Our eyes are incredibly expressive. They crease when we smile, widen when we’re surprised, fill with tears when we’re sad. This is generally all pretty involuntary.
This eye of mine means that in spite of having years of work done on my teeth, I still don’t like the way I look when I smile. One eye becomes a completely different shape to the other.
This eye makes itself even more obvious after I’ve cried. Puffy eyes and a touch of redness are normal of course, but this gets taken to a whole other level when for some reason my right eye swells up a lot. So if crying wasn’t bad enough on its own, I now perceive myself to look something like Sloth from The Goonies and need to engage in a 20-minute ritual involving a bunch of cooling and soothing products to reduce the effects somewhat.
It goes beyond self-esteem
When people are unhappy with their body image, they tend to try and find ways to hide the things they dislike. It’s a little bit tricky doing that when it’s in the middle of your face but these are just some of the behaviours I’ve developed over the years:
- Checking the ‘state’ of my eye each morning － is it a ‘good’ or a ‘bad’ eye day?
- Choosing glasses with heavier frames on the top to disguise the eye lid
- Standing on a particular side in photos
- Pulling a silly face in photos because I’d rather know I look stupid instead of try to look nice
- Having a side swept fringe which can cover the top of my eye, or the whole eye
- Sleeping on my left side, or my back, even when my right is more comfortable
(I have a theory that certain pillows ‘agitate’ the eyelid and make it worse if I lean on that side)
- Not wanting to wear contact lenses, because then it’d be difficult on ‘bad eye days’
- Covering my face when I laugh
No, body image doesn’t just affect your self-esteem. It affects how you behave. How much sleep you get. How much you laugh. Whether you want to keep memories via photographs, or would rather not remember the way you looked that day.
It’s noting that the photos you like of yourself are only ever taken from a specific angle, with makeup working as hard as it’s possible to work to disguise the shape.
It’s looking at other people and wishing you had their beautifully shaped eyes.
It’s thinking your boyfriend of four years is lying when he says your eyes are beautiful, and maybe even his favourite part of you, because other men have only ever found them ‘…Interesting, for sure’.
It’s researching cosmetic surgery at 13 years old because the bullying is so painful.
It’s realising that ‘perfection’ and ‘beautiful’ don’t mean the same thing.
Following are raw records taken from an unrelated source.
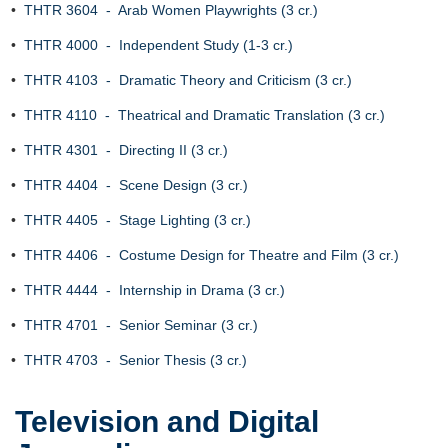
•
THTR 3604 - Arab Women Playwrights (3 cr.)
•
THTR 4000 - Independent Study (1-3 cr.)
•
THTR 4103 - Dramatic Theory and Criticism (3 cr.)
•
THTR 4110 - Theatrical and Dramatic Translation (3 cr.)
•
THTR 4301 - Directing II (3 cr.)
•
THTR 4404 - Scene Design (3 cr.)
•
THTR 4405 - Stage Lighting (3 cr.)
•
THTR 4406 - Costume Design for Theatre and Film (3 cr.)
•
THTR 4444 - Internship in Drama (3 cr.)
•
THTR 4701 - Senior Seminar (3 cr.)
•
THTR 4703 - Senior Thesis (3 cr.)
Television and Digital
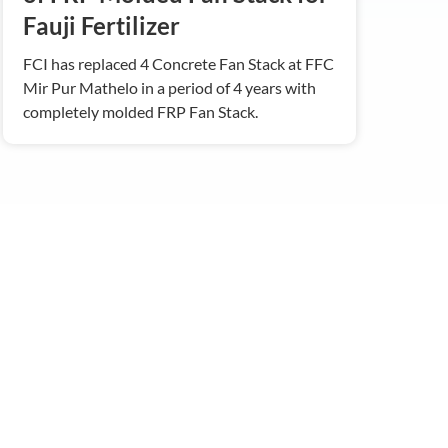
Fauji Fertilizer
FCI has replaced 4 Concrete Fan Stack at FFC
Mir Pur Mathelo in a period of 4 years with
completely molded FRP Fan Stack.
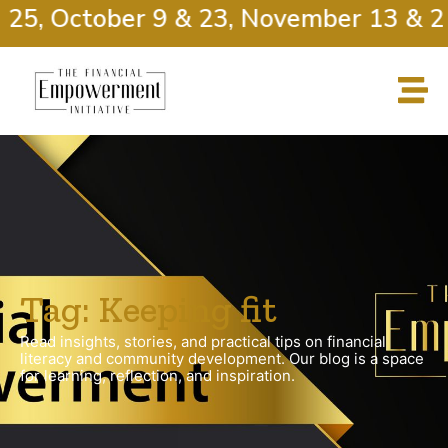
 25, October 9 & 23, November 13 & 2
Tag: Keeping fit
Read insights, stories, and practical tips on financial
literacy and community development. Our blog is a space
for learning, reflection, and inspiration.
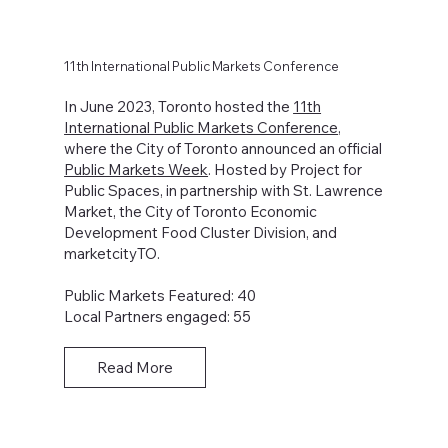
11th International Public Markets Conference
In June 2023, Toronto hosted the
11th
International Public Markets Conference
,
where the City of Toronto announced an official
Public Markets Week
. Hosted by Project for
Public Spaces, in partnership with St. Lawrence
Market, the City of Toronto Economic
Development Food Cluster Division, and
marketcityTO.
Public Markets Featured: 40
Local Partners engaged: 55
Read More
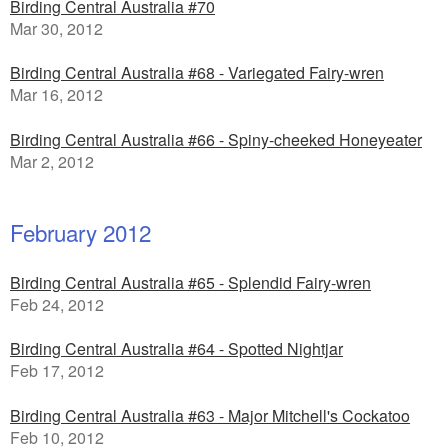
Birding Central Australia #70
Mar 30, 2012
Birding Central Australia #68 - Variegated Fairy-wren
Mar 16, 2012
Birding Central Australia #66 - Spiny-cheeked Honeyeater
Mar 2, 2012
February 2012
Birding Central Australia #65 - Splendid Fairy-wren
Feb 24, 2012
Birding Central Australia #64 - Spotted Nightjar
Feb 17, 2012
Birding Central Australia #63 - Major Mitchell's Cockatoo
Feb 10, 2012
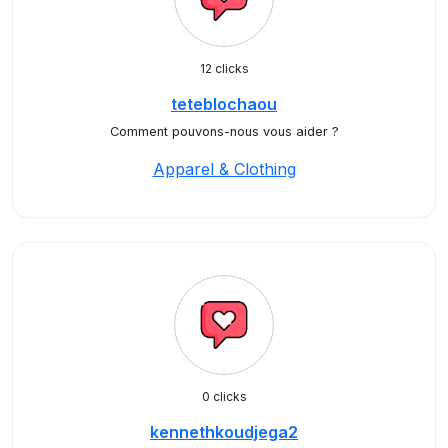
12 clicks
teteblochaou
Comment pouvons-nous vous aider ?
Apparel & Clothing
0 clicks
kennethkoudjega2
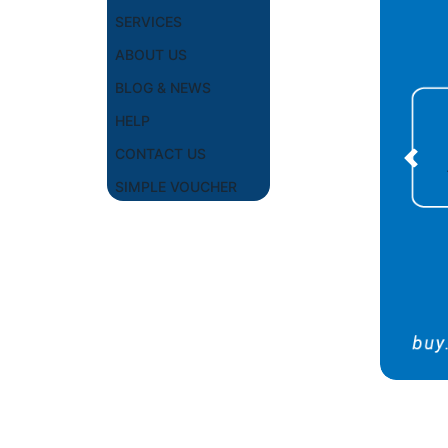
SERVICES
ABOUT US
BLOG & NEWS
HELP
CONTACT US
Prev
SIMPLE VOUCHER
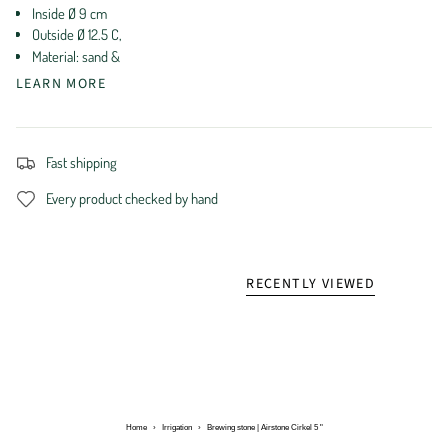
Inside Ø 9 cm
Outside Ø 12.5 C,
Material: sand &
LEARN MORE
Fast shipping
Every product checked by hand
RECENTLY VIEWED
Home
›
Irrigation
›
Brewing stone | Airstone Cirkel 5 "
It’s taking decades to realise that this is what makes my face uniquely mine.
Be kind to yourself
I have found as I’ve gotten a bit older that nearly everyone has a physical feature they find hard to love about themselves. Whether it’s their shape, their height, their hair, their skin tone, their freckles, the size of their feet, a birthmark, or their eyes.
And they are on the same journey. Trying to stop wishing it were different and moving towards accepting the body they have. Not everyone can win the genetic lottery － and it would be beyond boring if we all did.
It’s difficult to wrap up this post without leaning on clichés about body image, so I’ll just say this: you don’t have to love that thing about yourself, but try not to let it get you down. You are worth far more than your appearance alone.
Love and positive vibes to all of you x
It’s Mental Health Awareness week, with a focus on body image. For resources on getting help with your mental health, visit the Mental Health Foundation.